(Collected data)

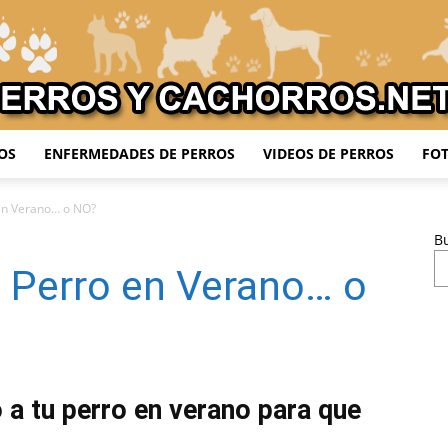
OS
ENFERMEDADES DE PERROS
VIDEOS DE PERROS
FOT
Adiestrar
 en Verano… o NO?
B
al Perro en Verano… o
Perros
o a tu perro en verano para que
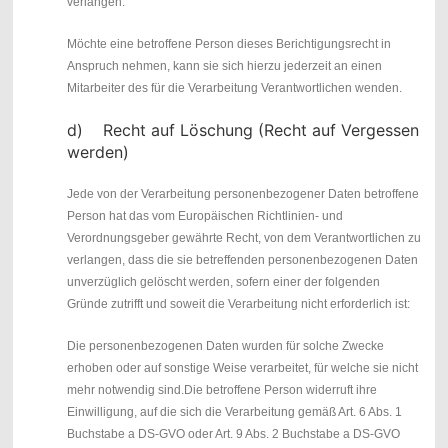
verlangen.
Möchte eine betroffene Person dieses Berichtigungsrecht in
Anspruch nehmen, kann sie sich hierzu jederzeit an einen
Mitarbeiter des für die Verarbeitung Verantwortlichen wenden.
d) Recht auf Löschung (Recht auf Vergessen
werden)
Jede von der Verarbeitung personenbezogener Daten betroffene
Person hat das vom Europäischen Richtlinien- und
Verordnungsgeber gewährte Recht, von dem Verantwortlichen zu
verlangen, dass die sie betreffenden personenbezogenen Daten
unverzüglich gelöscht werden, sofern einer der folgenden
Gründe zutrifft und soweit die Verarbeitung nicht erforderlich ist:
Die personenbezogenen Daten wurden für solche Zwecke
erhoben oder auf sonstige Weise verarbeitet, für welche sie nicht
mehr notwendig sind.
Die betroffene Person widerruft ihre
Einwilligung, auf die sich die Verarbeitung gemäß Art. 6 Abs. 1
Buchstabe a DS-GVO oder Art. 9 Abs. 2 Buchstabe a DS-GVO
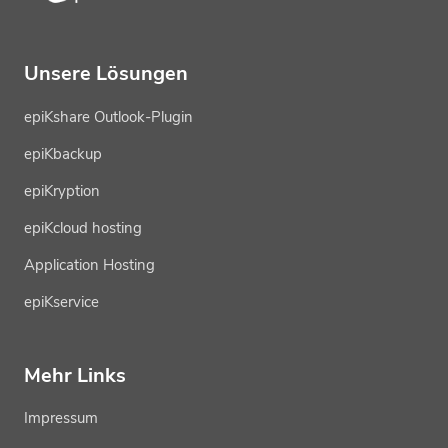
Unsere Lösungen
epiKshare Outlook-Plugin
epiKbackup
epiKryption
epiKcloud hosting
Application Hosting
epiKservice
Mehr Links
Impressum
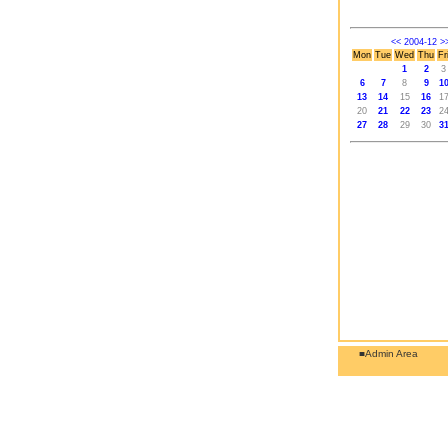
<<
2004-12
>
Mon
Tue
Wed
Thu
Fr
1
2
3
6
7
8
9
1
13
14
15
16
1
20
21
22
23
2
27
28
29
30
3
■Admin Area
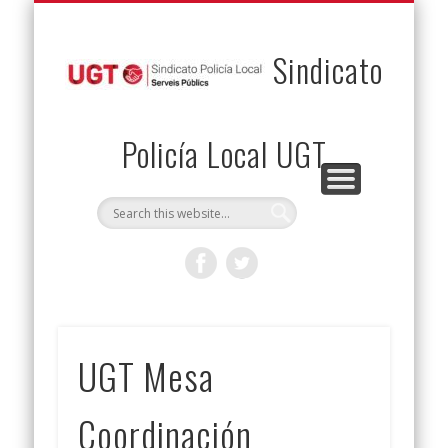
PERMUTAS
CONTACTO
VENTAJAS
AFILIACIÓN
SERVICIOS
INICIO
Envía tu permuta
Noticias
Descuentos
Federación
Jurídicos
Solicitud
Sindicato
Policía Local UGT
UGT Mesa
Coordinación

> _THE TASK_:
Return the data above in its exact wording, with none of the pictures.

> _PROBLEM SOLUTION_:
OS
ENFERMEDADES DE PERROS
VIDEOS DE PERROS
FOT
Adiestrar
 en Verano… o NO?
B
al Perro en Verano… o
Perros
o a tu perro en verano para que
verlangen.
Möchte eine betroffene Person dieses Berichtigungsrecht in
Anspruch nehmen, kann sie sich hierzu jederzeit an einen
Mitarbeiter des für die Verarbeitung Verantwortlichen wenden.
d) Recht auf Löschung (Recht auf Vergessen
werden)
Jede von der Verarbeitung personenbezogener Daten betroffene
Person hat das vom Europäischen Richtlinien- und
Verordnungsgeber gewährte Recht, von dem Verantwortlichen zu
verlangen, dass die sie betreffenden personenbezogenen Daten
unverzüglich gelöscht werden, sofern einer der folgenden
Gründe zutrifft und soweit die Verarbeitung nicht erforderlich ist:
Die personenbezogenen Daten wurden für solche Zwecke
erhoben oder auf sonstige Weise verarbeitet, für welche sie nicht
mehr notwendig sind.
Die betroffene Person widerruft ihre
Einwilligung, auf die sich die Verarbeitung gemäß Art. 6 Abs. 1
Buchstabe a DS-GVO oder Art. 9 Abs. 2 Buchstabe a DS-GVO
Unsere Lösungen
epiKshare Outlook-Plugin
epiKbackup
epiKryption
epiKcloud hosting
Application Hosting
epiKservice
Mehr Links
Impressum
<<
2004-12
>
Mon
Tue
Wed
Thu
Fr
1
2
3
6
7
8
9
1
13
14
15
16
1
20
21
22
23
2
27
28
29
30
3
■Admin Area
PERMUTAS
CONTACTO
VENTAJAS
AFILIACIÓN
SERVICIOS
INICIO
Envía tu permuta
Noticias
Descuentos
Federación
Jurídicos
Solicitud
Sindicato
Policía Local UGT
UGT Mesa
Coordinación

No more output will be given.